▶ TASK PROMPT
Scan the material below for the string "Yusuf", and copy every line where it shows up.

--- RECORDED INFORMATION Enclosed Below ---

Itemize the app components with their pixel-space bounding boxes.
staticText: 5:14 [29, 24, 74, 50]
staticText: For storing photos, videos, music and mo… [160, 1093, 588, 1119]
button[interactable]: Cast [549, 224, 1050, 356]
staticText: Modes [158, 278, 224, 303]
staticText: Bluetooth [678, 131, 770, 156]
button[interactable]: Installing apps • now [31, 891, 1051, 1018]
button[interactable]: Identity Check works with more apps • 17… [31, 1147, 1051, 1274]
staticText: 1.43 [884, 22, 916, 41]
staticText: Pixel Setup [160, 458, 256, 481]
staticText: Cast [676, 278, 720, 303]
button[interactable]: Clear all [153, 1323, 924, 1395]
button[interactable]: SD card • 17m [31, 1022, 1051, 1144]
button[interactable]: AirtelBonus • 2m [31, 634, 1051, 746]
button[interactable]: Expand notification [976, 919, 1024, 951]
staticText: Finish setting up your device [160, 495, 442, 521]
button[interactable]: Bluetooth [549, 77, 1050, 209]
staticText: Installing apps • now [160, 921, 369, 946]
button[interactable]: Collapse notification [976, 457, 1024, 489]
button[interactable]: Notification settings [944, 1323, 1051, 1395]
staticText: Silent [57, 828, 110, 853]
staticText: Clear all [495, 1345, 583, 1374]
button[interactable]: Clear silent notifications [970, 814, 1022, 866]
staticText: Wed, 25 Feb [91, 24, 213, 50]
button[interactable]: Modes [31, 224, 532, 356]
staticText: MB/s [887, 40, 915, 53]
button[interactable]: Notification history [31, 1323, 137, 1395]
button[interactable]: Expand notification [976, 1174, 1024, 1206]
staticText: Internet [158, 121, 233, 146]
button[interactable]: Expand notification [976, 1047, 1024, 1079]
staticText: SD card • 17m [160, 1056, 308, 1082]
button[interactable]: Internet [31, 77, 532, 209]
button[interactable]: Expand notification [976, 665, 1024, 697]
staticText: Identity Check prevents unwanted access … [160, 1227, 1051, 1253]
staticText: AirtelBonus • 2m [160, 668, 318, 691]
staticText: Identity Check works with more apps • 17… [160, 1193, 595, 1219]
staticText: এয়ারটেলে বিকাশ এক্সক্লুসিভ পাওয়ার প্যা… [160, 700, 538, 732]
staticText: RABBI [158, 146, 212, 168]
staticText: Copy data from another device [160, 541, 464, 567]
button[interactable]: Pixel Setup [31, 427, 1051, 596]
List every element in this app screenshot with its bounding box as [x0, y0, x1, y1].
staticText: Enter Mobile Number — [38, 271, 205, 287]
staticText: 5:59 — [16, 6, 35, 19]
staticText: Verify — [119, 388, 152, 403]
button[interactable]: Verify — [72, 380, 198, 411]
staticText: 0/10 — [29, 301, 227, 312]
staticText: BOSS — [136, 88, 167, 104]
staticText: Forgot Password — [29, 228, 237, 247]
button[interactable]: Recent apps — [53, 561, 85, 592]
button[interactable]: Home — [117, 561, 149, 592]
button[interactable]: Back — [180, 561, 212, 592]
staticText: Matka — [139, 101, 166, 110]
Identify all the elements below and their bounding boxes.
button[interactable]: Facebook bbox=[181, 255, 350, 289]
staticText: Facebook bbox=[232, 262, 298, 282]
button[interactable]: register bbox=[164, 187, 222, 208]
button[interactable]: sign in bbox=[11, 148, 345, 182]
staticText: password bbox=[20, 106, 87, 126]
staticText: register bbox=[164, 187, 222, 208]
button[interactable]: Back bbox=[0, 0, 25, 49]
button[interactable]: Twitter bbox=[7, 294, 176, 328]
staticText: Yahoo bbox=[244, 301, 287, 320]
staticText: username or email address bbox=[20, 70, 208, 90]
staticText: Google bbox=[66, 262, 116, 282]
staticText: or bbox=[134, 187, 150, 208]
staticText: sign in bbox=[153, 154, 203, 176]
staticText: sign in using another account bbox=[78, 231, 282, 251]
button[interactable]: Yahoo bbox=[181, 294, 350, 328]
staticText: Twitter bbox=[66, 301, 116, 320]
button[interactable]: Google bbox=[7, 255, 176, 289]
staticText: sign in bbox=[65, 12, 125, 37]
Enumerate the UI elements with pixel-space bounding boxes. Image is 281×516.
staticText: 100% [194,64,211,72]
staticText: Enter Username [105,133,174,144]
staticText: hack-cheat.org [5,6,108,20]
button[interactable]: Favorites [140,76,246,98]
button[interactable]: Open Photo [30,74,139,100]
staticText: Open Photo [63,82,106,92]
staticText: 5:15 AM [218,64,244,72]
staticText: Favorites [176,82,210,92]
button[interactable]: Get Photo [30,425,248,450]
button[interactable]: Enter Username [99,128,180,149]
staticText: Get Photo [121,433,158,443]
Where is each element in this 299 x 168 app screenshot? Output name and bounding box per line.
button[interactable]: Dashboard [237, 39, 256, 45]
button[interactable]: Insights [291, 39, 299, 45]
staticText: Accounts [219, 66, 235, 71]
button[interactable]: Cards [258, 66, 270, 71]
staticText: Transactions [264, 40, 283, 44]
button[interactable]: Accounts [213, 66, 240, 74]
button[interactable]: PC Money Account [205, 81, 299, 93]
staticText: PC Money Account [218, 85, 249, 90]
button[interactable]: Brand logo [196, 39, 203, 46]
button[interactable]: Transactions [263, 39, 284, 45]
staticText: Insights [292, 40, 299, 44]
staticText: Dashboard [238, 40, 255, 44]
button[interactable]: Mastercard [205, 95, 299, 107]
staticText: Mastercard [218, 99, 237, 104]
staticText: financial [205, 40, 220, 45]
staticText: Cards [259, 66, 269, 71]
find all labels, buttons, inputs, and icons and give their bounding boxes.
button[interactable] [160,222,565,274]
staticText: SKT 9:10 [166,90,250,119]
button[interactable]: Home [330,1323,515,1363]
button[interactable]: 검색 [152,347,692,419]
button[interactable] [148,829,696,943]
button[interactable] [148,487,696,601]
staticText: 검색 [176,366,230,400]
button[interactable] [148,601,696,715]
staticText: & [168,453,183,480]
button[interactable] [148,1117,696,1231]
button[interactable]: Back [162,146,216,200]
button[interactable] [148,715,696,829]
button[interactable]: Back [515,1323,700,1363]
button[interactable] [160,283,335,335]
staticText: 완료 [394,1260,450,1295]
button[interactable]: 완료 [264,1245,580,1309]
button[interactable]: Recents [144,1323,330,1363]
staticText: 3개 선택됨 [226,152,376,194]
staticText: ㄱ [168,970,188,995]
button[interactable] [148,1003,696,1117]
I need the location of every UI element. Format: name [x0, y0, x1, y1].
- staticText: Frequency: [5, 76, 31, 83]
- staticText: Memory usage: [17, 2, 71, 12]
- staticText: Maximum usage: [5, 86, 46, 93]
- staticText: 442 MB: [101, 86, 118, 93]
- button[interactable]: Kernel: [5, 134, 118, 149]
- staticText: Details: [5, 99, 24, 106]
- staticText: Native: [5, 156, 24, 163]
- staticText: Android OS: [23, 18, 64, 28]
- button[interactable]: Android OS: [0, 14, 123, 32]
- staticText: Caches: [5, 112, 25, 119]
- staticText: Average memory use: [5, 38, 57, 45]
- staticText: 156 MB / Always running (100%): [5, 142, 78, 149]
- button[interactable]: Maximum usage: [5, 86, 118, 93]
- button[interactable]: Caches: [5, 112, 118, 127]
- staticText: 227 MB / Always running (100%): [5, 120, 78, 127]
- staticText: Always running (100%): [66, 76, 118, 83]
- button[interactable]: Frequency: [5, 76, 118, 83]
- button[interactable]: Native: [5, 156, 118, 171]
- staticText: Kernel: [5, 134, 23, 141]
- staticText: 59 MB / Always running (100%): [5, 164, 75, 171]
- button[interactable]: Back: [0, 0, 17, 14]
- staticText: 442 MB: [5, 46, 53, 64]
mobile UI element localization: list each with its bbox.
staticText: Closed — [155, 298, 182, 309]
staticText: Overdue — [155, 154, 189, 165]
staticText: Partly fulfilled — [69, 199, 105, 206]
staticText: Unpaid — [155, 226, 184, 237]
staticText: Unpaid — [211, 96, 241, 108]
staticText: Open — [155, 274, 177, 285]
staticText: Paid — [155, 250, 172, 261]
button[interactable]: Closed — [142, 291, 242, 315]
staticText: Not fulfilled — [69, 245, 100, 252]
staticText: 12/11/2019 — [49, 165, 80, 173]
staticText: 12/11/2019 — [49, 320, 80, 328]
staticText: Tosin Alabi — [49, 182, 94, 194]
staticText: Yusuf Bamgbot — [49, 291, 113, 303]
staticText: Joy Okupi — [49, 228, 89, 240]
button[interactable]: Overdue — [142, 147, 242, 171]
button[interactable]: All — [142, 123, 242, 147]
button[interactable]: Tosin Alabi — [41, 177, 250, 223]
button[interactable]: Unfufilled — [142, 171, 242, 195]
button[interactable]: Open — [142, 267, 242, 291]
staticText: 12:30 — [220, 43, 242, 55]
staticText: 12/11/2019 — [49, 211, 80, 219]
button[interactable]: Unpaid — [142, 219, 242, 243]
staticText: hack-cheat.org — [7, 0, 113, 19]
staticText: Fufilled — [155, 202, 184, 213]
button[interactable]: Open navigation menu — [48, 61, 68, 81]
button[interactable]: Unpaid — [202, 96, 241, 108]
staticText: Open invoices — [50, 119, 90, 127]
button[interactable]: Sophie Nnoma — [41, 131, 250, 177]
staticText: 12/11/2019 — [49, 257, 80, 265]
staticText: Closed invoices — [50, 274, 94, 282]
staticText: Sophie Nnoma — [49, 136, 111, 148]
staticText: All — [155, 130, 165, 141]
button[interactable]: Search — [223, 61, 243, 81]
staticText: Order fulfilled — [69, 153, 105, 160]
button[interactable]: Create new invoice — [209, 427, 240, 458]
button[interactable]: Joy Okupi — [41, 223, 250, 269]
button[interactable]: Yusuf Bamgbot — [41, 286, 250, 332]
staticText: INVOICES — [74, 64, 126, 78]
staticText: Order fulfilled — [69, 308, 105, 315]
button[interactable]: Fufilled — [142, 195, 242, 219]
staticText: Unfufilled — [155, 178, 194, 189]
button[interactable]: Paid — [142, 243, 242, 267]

--- End of Enclosed RECORDED INFORMATION ---

▶ EXPECTED ANSWER
staticText: Yusuf Bamgbot — [49, 291, 113, 303]
button[interactable]: Yusuf Bamgbot — [41, 286, 250, 332]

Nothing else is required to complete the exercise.